Nata in Siria nel 1970, Samar Yazbek è una delle scrittrici e attiviste più apprezzate del suo Paese. I suoi romanzi e reportage sono tradotti in tutte le lingue del mondo.
Film
Ai libri si possono aggiungere alcune proposte cinematografiche sul tema del confine:
L’insulto, Ziad Doueri (2017)
Libano. Un banale litigio fra un libanese di religione cristiana e un rifugiato palestinese degenera diventando un caso nazionale, legato alle ferite e alle scissioni di un Paese multiculturale, nel quale la possibilità che l’odio fra i popoli e le ferite mai sanate del recente passato possano in ogni momento riaffiorare.
Il giardino dei limoni, Eran Riklis (2008)
Cisgiordania. Quando nella casa confinante con la sua si trasferisce il Ministro della Difesa israeliano, la palestinese Salma Zidane dovrà combattere contro l’abbattimento dei limoni secolari che si trovano nel giardino tra le due abitazioni, e che secondo l’entourage del m ministro vanno tolti di mezzo per questioni di sicurezza. Il caso arriverà in Tribunale.

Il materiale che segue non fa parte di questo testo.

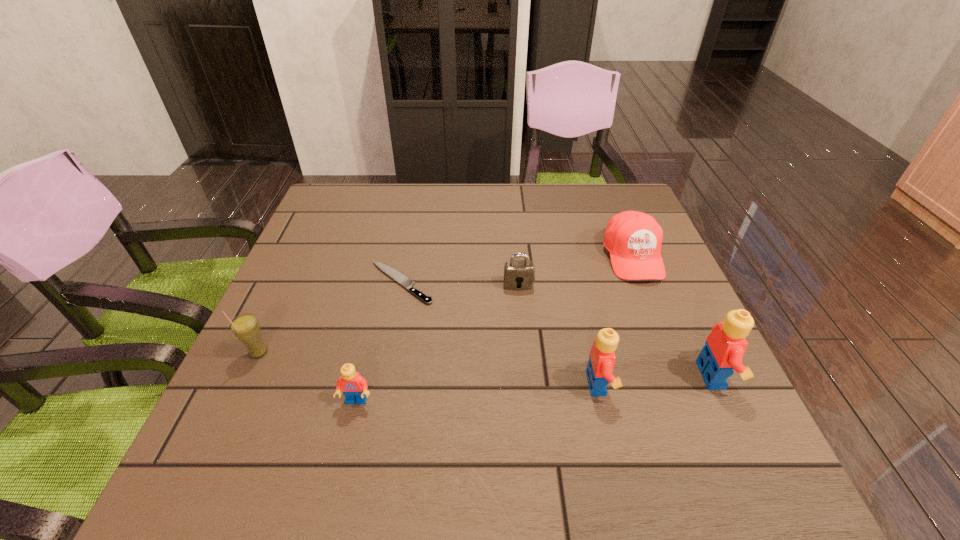 The width and height of the screenshot is (960, 540). Identify the location of vacant position for inserting another Lego evenly. (479, 392). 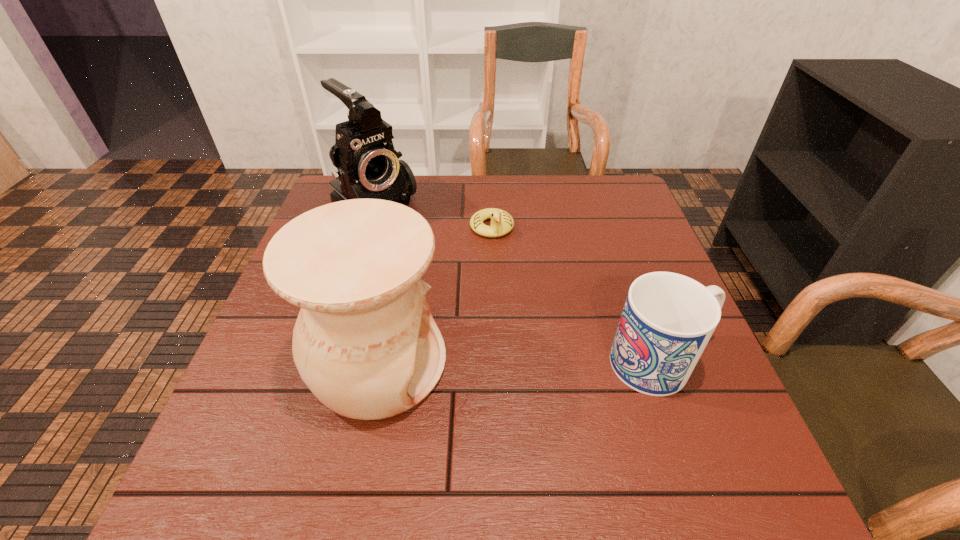 You are a GUI agent. You are given a task and a screenshot of the screen. Output one action in this format:
    pyautogui.click(x=<x>, y=<y>)
    Task: Click on the free space on the desktop that is between the pottery and the rightmost object and is positioned on the lens mount of the camcorder
    
    Given the screenshot: What is the action you would take?
    pyautogui.click(x=542, y=363)

Locate an element on the screen. This screenshot has height=540, width=960. free spot on the desktop that is between the pottery and the mug and is positioned on the face of the duckling is located at coordinates (536, 363). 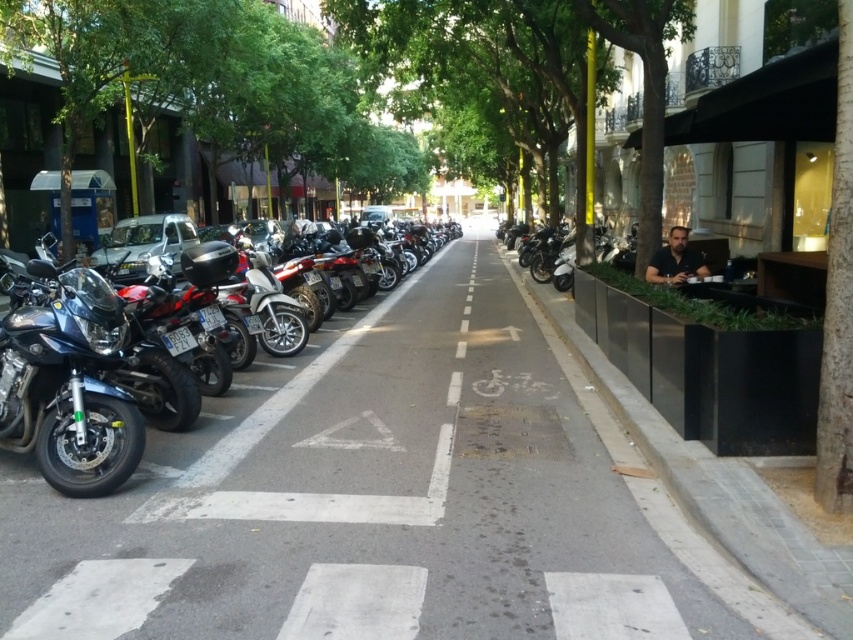 From the picture: Does gray asphalt at center have a greater height compared to black concrete curb at right?

Indeed, gray asphalt at center has a greater height compared to black concrete curb at right.

Which is more to the right, gray asphalt at center or black concrete curb at right?

black concrete curb at right is more to the right.

Identify the location of gray asphalt at center. click(x=386, y=500).

This screenshot has width=853, height=640. What are the coordinates of `gray asphalt at center` in the screenshot? It's located at (386, 500).

Who is shorter, gray asphalt at center or green leafy tree at right?

gray asphalt at center

How much distance is there between gray asphalt at center and green leafy tree at right?

gray asphalt at center is 8.42 feet away from green leafy tree at right.

Which is in front, point (593, 468) or point (645, 200)?

Point (593, 468) is more forward.

Where is `gray asphalt at center`? Image resolution: width=853 pixels, height=640 pixels. gray asphalt at center is located at coordinates (386, 500).

Does gray asphalt at center appear over shiny black motorcycle at left?

No, gray asphalt at center is not above shiny black motorcycle at left.

Does point (426, 404) come farther from viewer compared to point (183, 458)?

Bloody Sunday, Paul Greengrass (2002)
Irlanda del Nord, 1972. In seguito all’imposizione, da parte del governo inglese, di forti restrizioni alle libertà individuali la Northern Ireland Civil Rights Association organizzò una marcia pacifica di protesta. Ma la situazione degenerò ben presto e le truppe al comando del generale Ford iniziarono a sparare sui manifestanti, dando vita all’episodio che ancora oggi è ricordato come “strage di Londonderry” o “Bloody Sunday”, ricordata anche nella celebre canzone del gruppo pop irlandese degli U2.
La gabbia dorata, Diego Quemada-Diez (2013)
Tre giovani del Guatemala affrontano un lungo cammino e moltissimi pericoli pur di riuscire a varcare l’agognata frontiera tra il Messico e gli Stati Uniti.